Exact transcription begins at the first line of the material below and ends with the line holding "trận (khoảng 60-65%"; pictures are skipped.

## MATERIAL SHOWN
Segment Open

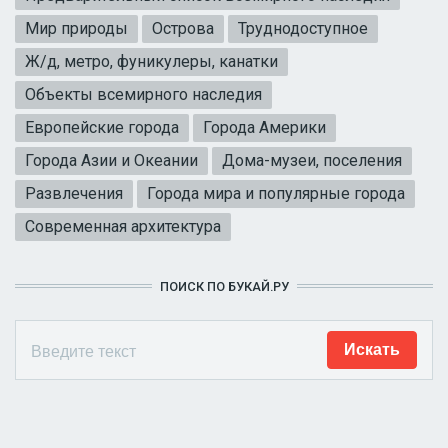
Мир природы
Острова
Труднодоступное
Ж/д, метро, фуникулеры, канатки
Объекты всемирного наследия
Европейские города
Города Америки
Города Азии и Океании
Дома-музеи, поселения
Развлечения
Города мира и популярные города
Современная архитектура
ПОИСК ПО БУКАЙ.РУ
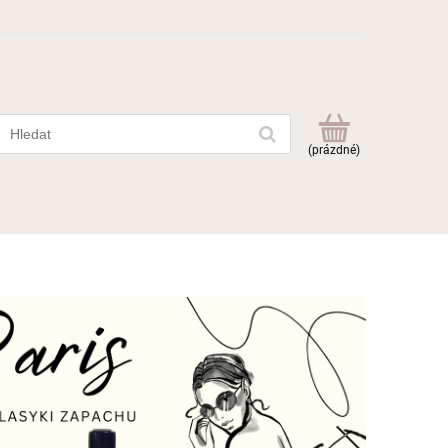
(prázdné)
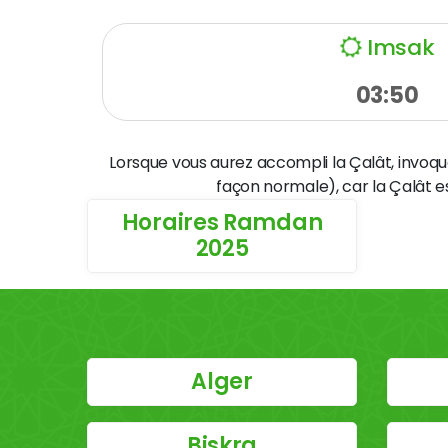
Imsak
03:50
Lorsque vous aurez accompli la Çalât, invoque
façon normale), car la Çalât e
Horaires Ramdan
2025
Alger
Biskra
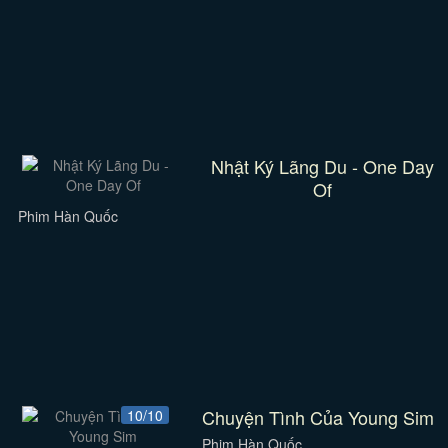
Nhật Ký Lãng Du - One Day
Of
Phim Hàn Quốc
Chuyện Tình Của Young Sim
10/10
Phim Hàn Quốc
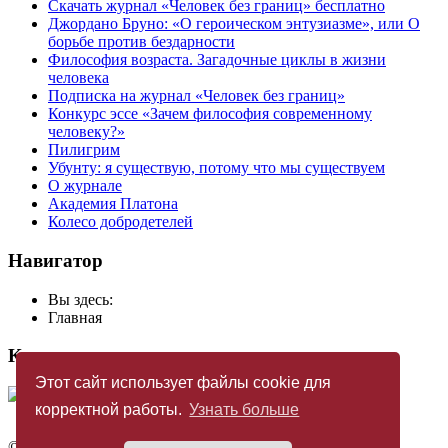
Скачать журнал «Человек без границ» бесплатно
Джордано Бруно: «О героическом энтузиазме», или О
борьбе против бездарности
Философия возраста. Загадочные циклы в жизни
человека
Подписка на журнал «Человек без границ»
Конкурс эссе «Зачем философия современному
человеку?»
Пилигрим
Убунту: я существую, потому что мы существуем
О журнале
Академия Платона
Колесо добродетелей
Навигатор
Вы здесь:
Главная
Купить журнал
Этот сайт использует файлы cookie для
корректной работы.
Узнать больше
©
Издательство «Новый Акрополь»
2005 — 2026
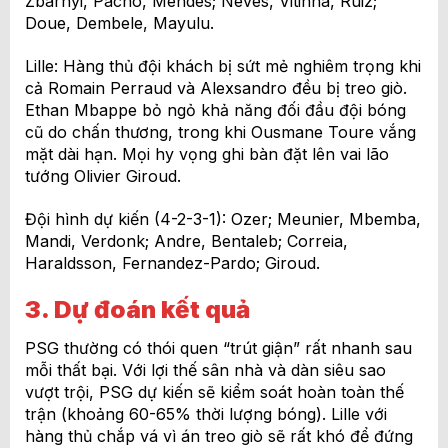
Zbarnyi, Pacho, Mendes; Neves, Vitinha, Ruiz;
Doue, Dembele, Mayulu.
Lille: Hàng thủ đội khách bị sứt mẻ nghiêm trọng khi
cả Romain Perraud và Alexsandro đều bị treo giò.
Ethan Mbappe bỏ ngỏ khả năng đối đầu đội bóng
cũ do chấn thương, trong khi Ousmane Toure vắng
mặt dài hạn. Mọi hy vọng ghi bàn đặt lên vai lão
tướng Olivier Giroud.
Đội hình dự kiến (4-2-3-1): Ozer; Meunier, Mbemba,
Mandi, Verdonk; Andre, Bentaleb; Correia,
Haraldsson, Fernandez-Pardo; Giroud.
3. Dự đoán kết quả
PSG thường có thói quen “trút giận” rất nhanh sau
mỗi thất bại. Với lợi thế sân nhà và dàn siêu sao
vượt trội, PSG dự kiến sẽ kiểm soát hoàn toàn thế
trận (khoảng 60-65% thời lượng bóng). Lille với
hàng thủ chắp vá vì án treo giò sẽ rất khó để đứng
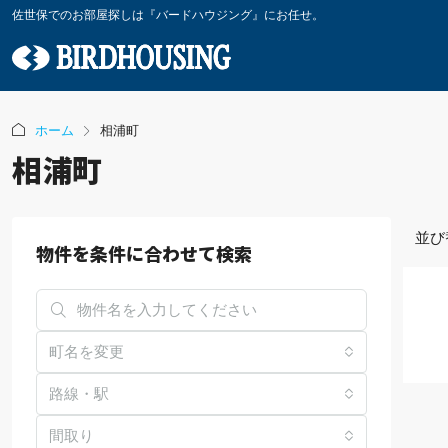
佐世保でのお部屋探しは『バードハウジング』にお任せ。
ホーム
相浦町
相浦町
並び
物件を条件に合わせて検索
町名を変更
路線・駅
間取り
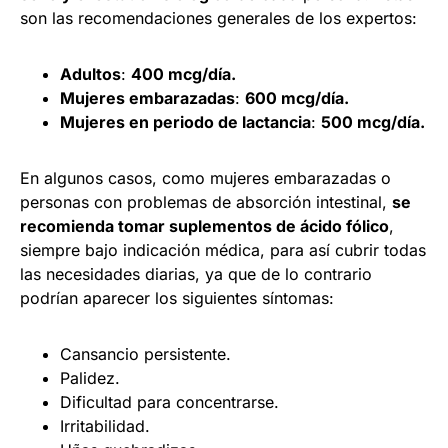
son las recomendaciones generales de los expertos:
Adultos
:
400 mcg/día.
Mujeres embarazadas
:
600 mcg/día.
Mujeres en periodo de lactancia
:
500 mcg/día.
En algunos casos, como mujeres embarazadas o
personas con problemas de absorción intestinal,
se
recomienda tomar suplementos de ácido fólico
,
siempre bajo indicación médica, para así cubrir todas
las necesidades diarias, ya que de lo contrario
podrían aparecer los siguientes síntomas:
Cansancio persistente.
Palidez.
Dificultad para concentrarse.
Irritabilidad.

Segment Closed

## ANSWER AREA
Мир природы
Острова
Труднодоступное
Ж/д, метро, фуникулеры, канатки
Объекты всемирного наследия
Европейские города
Города Америки
Города Азии и Океании
Дома-музеи, поселения
Развлечения
Города мира и популярные города
Современная архитектура
ПОИСК ПО БУКАЙ.РУ
(prázdné)
Imsak
03:50
Lorsque vous aurez accompli la Çalât, invoque
façon normale), car la Çalât e
Horaires Ramdan
2025
Alger
Biskra
Nhật Ký Lãng Du - One Day
Of
Phim Hàn Quốc
Chuyện Tình Của Young Sim
10/10
Phim Hàn Quốc
Скачать журнал «Человек без границ» бесплатно
Джордано Бруно: «О героическом энтузиазме», или О
борьбе против бездарности
Философия возраста. Загадочные циклы в жизни
человека
Подписка на журнал «Человек без границ»
Конкурс эссе «Зачем философия современному
человеку?»
Пилигрим
Убунту: я существую, потому что мы существуем
О журнале
Академия Платона
Колесо добродетелей
Навигатор
Вы здесь:
Главная
Купить журнал
Этот сайт использует файлы cookie для
корректной работы.
Узнать больше
©
Издательство «Новый Акрополь»
2005 — 2026
Zbarnyi, Pacho, Mendes; Neves, Vitinha, Ruiz;
Doue, Dembele, Mayulu.
Lille: Hàng thủ đội khách bị sứt mẻ nghiêm trọng khi
cả Romain Perraud và Alexsandro đều bị treo giò.
Ethan Mbappe bỏ ngỏ khả năng đối đầu đội bóng
cũ do chấn thương, trong khi Ousmane Toure vắng
mặt dài hạn. Mọi hy vọng ghi bàn đặt lên vai lão
tướng Olivier Giroud.
Đội hình dự kiến (4-2-3-1): Ozer; Meunier, Mbemba,
Mandi, Verdonk; Andre, Bentaleb; Correia,
Haraldsson, Fernandez-Pardo; Giroud.
3. Dự đoán kết quả
PSG thường có thói quen “trút giận” rất nhanh sau
mỗi thất bại. Với lợi thế sân nhà và dàn siêu sao
vượt trội, PSG dự kiến sẽ kiểm soát hoàn toàn thế
trận (khoảng 60-65% thời lượng bóng). Lille với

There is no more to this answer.